Exercise data Start Marker
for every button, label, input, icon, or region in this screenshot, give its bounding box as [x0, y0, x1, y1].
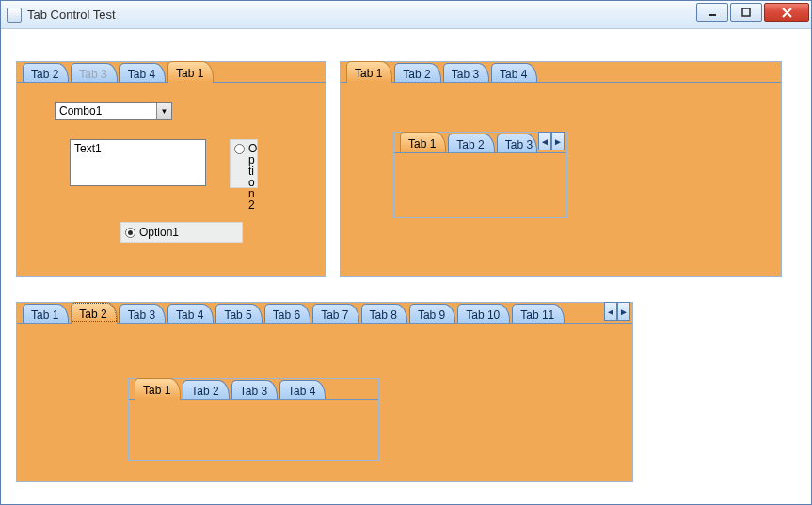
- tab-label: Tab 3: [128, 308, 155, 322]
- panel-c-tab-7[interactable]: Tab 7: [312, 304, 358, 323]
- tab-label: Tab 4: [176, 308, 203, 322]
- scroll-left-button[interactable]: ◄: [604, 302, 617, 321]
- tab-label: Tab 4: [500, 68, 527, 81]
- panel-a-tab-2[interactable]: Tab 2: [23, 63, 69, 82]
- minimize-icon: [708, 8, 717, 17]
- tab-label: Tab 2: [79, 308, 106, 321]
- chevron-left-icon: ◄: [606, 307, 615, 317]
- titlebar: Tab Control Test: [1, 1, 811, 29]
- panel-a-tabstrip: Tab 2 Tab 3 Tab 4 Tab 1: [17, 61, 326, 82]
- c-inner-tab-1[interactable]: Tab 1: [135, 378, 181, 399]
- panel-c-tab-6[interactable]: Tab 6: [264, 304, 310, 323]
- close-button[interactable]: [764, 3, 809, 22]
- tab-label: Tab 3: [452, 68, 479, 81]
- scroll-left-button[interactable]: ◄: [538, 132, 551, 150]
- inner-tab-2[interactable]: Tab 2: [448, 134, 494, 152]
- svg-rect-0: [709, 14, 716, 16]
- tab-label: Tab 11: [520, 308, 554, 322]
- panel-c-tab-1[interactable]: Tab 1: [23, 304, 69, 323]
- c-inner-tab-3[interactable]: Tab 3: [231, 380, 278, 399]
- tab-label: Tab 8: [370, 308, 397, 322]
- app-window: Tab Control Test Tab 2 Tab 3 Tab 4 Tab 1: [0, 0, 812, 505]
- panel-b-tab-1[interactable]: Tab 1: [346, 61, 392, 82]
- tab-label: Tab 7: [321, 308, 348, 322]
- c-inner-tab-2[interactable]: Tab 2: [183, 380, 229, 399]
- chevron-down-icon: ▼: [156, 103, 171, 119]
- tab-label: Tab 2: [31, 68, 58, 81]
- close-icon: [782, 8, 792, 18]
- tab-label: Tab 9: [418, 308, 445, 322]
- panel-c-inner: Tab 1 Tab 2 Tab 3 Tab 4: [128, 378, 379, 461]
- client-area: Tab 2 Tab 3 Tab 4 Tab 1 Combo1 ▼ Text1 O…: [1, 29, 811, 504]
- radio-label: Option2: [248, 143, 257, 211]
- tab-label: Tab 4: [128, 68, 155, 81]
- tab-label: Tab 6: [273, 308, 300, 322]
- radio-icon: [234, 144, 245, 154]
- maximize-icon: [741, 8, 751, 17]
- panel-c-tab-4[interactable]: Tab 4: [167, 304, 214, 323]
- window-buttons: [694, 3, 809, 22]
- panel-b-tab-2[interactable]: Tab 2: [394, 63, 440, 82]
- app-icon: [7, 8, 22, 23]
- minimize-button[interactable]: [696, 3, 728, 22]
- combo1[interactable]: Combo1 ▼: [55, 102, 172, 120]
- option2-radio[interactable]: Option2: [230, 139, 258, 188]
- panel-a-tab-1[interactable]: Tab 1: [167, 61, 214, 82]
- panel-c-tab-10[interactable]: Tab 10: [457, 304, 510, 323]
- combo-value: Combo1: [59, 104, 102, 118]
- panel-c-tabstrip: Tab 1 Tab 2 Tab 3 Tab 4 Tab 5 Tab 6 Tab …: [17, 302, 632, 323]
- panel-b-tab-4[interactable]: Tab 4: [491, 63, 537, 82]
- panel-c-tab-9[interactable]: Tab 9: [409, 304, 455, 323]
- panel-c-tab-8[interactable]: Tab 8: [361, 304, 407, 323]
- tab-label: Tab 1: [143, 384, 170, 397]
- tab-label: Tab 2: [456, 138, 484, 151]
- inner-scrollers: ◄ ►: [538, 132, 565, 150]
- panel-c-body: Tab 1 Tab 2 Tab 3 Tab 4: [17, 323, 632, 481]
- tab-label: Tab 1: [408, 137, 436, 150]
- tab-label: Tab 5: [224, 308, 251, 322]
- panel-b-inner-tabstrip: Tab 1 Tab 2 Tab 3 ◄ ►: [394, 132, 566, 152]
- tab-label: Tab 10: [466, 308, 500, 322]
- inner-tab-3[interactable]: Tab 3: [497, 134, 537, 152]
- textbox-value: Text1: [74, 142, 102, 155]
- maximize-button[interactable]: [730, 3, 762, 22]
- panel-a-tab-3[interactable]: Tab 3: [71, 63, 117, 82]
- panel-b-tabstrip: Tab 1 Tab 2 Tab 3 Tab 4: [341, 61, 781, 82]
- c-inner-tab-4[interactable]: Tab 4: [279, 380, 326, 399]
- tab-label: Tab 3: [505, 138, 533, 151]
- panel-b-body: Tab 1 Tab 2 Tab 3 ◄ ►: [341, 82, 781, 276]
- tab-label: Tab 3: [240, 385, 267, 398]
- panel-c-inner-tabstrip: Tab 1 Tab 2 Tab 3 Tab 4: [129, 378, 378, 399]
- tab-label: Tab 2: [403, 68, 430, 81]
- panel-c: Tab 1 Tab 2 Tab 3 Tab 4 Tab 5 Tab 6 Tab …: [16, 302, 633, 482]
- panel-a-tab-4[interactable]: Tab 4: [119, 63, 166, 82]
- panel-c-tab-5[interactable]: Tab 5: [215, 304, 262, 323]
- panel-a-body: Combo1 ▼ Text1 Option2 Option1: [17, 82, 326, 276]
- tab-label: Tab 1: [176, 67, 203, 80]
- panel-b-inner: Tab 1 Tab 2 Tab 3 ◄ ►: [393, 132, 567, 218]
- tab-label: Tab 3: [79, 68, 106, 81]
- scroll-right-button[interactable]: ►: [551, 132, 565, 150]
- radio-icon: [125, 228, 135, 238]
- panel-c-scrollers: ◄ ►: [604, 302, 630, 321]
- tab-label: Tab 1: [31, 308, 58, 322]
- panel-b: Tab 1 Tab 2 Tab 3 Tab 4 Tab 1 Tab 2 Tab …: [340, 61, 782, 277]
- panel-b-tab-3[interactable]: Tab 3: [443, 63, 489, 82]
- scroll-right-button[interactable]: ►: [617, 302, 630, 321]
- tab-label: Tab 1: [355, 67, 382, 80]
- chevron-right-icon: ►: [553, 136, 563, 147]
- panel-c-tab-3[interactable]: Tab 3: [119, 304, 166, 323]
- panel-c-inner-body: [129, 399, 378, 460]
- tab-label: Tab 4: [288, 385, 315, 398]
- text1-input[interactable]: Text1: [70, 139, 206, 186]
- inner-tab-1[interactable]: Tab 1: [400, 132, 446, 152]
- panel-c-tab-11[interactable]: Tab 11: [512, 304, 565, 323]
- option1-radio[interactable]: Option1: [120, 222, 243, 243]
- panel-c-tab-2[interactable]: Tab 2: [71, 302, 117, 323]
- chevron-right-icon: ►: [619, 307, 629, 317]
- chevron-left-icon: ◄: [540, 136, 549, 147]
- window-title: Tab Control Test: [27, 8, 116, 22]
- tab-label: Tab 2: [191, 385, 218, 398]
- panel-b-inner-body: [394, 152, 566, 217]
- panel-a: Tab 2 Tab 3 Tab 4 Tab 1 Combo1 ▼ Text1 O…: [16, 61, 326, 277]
Exercise data End Marker
About this task -> Search the data above and return each line in which "window" occurs.

The completed task ->
- app-window: Tab Control Test Tab 2 Tab 3 Tab 4 Tab 1: [0, 0, 812, 505]
- window-buttons: [694, 3, 809, 22]
- window-title: Tab Control Test: [27, 8, 116, 22]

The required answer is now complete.